■ Information supplied ■
------------
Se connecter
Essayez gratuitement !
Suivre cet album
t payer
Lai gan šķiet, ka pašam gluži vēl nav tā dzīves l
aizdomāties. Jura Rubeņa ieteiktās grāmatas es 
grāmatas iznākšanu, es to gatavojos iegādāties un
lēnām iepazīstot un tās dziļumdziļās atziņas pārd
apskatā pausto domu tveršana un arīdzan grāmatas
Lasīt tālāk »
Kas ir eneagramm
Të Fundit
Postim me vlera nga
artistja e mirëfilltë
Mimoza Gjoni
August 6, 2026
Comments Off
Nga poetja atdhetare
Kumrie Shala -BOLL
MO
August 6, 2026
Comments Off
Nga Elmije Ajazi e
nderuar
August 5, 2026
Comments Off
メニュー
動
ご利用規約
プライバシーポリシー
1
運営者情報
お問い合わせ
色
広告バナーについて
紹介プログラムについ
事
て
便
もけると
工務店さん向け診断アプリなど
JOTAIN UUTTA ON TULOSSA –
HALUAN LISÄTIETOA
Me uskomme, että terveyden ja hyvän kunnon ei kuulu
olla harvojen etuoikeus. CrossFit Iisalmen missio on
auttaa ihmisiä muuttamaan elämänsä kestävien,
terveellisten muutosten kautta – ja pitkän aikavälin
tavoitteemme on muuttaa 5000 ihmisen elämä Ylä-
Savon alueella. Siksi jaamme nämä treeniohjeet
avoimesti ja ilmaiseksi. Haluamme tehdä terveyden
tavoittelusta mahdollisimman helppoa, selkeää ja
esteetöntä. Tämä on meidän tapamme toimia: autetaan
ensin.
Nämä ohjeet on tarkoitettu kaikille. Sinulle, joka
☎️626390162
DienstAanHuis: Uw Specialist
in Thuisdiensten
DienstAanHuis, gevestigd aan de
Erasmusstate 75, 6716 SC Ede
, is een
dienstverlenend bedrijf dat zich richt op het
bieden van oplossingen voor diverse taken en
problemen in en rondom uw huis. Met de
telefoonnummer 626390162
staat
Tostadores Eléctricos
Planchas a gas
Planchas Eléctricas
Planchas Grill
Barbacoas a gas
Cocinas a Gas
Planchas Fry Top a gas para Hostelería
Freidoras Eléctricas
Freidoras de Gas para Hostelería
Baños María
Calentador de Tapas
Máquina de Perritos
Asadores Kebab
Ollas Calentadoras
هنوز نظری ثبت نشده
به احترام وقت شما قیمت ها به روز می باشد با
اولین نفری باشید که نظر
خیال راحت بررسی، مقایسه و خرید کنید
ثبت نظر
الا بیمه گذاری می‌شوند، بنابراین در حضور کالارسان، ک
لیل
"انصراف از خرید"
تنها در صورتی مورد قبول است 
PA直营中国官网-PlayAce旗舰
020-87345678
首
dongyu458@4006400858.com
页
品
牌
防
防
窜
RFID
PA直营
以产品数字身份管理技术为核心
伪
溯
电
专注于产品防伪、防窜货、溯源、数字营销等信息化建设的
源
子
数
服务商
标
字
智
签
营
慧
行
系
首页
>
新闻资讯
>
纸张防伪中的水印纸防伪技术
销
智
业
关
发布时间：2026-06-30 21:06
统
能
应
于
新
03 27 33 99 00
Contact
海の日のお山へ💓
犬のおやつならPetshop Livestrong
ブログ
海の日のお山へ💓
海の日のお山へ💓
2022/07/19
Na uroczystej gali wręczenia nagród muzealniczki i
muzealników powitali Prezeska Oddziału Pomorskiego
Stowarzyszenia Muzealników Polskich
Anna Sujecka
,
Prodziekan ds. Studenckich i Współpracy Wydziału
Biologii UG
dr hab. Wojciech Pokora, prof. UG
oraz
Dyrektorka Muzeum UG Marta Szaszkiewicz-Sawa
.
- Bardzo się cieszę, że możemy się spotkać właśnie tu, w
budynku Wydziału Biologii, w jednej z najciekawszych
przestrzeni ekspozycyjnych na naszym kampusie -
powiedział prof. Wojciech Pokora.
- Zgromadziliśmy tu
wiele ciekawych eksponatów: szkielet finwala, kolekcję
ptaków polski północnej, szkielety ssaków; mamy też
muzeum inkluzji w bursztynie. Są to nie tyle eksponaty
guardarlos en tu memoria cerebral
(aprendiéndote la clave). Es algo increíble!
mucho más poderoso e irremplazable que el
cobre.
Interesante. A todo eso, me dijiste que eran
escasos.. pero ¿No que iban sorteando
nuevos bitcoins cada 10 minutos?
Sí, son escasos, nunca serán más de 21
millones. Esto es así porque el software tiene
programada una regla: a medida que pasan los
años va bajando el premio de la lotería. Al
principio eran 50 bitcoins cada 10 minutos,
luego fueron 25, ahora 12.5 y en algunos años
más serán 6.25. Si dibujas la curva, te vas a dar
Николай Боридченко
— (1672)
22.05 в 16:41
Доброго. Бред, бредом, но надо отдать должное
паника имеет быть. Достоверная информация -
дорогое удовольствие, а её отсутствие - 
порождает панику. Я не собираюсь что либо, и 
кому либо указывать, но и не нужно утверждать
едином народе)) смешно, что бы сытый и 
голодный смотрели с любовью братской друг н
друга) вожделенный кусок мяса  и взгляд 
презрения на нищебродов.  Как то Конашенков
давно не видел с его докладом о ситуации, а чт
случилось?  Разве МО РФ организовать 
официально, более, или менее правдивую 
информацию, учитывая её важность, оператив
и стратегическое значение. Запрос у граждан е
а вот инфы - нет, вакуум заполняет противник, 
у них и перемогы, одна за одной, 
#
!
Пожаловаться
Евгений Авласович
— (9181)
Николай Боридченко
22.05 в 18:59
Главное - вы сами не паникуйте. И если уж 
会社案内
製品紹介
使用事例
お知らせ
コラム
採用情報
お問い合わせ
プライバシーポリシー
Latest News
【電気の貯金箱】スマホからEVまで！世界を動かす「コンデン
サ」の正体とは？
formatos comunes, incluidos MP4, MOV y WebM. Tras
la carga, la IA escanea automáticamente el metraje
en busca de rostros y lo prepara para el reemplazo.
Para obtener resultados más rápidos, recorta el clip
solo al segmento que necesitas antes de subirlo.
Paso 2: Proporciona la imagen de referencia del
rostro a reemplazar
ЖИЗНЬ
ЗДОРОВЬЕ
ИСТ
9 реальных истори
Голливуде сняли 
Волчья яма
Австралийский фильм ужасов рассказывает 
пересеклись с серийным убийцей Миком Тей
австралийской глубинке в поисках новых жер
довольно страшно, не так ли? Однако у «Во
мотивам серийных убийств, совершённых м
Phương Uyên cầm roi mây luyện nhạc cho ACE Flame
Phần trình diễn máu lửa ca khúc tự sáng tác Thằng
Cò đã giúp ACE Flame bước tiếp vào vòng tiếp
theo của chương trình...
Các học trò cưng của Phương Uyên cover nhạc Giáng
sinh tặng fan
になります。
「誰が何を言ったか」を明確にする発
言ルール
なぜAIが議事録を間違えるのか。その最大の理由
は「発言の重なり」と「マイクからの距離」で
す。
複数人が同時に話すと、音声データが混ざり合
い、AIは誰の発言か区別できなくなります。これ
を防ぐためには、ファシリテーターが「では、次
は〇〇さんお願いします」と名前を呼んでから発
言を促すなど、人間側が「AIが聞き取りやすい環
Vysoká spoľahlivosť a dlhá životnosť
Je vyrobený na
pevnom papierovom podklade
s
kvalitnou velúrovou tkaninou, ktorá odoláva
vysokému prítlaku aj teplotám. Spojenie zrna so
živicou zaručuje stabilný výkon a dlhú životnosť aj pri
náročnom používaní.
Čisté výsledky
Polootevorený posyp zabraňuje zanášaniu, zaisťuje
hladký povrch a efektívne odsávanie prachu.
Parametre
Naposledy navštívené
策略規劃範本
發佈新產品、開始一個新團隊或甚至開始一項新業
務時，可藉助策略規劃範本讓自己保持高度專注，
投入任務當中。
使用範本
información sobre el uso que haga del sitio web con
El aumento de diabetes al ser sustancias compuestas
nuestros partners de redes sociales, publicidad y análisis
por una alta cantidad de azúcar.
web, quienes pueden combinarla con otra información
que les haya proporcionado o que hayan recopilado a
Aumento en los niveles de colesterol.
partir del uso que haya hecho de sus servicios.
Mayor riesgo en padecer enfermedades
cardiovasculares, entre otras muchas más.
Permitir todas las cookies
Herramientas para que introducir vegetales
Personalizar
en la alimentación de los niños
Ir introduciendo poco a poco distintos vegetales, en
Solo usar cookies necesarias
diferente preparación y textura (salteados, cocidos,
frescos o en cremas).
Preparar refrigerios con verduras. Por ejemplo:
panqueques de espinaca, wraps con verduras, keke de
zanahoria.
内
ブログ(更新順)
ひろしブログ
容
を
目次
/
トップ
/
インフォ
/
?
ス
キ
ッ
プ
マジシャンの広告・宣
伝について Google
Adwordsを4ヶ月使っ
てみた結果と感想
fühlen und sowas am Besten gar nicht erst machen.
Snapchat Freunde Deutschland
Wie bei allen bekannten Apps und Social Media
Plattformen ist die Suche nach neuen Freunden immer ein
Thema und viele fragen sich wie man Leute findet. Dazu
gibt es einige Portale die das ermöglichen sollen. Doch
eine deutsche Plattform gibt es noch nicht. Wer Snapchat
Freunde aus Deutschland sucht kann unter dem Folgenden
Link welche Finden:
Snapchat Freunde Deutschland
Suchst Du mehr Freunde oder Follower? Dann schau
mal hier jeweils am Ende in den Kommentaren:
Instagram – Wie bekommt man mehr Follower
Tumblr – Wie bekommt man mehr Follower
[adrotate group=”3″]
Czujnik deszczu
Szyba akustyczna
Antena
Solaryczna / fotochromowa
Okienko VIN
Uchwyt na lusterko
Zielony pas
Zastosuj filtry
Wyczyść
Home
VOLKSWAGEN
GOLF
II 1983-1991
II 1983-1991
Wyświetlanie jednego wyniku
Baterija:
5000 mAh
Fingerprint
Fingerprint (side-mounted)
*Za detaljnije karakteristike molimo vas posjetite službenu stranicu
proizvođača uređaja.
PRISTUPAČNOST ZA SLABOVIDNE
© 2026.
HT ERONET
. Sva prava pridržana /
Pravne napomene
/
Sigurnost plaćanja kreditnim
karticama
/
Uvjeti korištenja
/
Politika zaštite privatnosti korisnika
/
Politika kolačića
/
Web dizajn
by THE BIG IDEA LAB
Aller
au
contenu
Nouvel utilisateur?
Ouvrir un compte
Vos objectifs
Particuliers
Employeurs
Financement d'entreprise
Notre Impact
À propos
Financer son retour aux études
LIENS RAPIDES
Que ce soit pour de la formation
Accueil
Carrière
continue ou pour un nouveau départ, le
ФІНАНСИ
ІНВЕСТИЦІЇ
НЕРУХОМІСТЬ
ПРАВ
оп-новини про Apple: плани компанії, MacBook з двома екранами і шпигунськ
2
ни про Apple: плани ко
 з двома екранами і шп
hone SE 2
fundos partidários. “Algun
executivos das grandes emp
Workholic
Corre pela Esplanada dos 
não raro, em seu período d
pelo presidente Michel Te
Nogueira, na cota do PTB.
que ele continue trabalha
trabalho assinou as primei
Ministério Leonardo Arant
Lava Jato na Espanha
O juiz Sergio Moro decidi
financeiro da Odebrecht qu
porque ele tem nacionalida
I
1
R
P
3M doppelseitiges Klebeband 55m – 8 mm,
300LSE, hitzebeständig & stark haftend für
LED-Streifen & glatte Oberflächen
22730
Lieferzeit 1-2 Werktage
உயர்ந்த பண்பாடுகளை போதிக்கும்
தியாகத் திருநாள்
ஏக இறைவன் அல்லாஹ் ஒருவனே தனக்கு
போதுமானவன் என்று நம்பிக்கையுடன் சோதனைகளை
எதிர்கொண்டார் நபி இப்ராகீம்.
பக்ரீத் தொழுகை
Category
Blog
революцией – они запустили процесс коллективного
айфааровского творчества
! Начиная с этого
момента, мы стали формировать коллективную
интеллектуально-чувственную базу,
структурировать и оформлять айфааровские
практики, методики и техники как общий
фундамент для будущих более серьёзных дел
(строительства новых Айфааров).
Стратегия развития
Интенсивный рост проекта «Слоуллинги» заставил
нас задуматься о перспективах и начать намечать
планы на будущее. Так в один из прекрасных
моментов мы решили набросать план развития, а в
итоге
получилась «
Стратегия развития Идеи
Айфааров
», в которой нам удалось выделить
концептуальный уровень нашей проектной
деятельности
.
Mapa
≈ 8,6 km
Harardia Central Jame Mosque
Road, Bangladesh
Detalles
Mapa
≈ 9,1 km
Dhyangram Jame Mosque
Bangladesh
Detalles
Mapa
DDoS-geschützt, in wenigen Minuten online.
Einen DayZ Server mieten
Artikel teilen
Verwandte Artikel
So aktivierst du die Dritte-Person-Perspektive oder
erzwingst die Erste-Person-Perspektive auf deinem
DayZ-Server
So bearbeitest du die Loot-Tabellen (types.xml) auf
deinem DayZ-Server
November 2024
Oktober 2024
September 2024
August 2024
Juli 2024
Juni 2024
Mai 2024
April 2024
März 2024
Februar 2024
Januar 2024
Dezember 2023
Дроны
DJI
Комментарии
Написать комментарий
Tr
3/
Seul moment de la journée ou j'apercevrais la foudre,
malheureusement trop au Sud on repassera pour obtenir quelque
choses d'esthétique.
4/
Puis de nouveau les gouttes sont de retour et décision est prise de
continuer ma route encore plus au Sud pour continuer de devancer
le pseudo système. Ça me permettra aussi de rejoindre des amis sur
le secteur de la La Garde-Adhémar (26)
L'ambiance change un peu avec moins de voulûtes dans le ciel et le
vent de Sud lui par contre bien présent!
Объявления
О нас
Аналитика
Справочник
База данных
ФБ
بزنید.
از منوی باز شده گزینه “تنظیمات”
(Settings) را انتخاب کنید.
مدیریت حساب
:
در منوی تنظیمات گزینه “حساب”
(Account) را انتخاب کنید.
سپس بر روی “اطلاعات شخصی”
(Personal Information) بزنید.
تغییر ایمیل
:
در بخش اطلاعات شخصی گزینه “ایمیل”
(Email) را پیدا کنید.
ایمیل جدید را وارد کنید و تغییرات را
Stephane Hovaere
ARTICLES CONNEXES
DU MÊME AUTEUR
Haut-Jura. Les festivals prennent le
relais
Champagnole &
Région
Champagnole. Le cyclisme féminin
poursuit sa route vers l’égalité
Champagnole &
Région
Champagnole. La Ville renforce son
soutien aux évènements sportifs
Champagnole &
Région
------------
■ Your task ■
The lines to copy are those above that contain the string "terveyden".

■ Task result ■
Me uskomme, että terveyden ja hyvän kunnon ei kuulu
avoimesti ja ilmaiseksi. Haluamme tehdä terveyden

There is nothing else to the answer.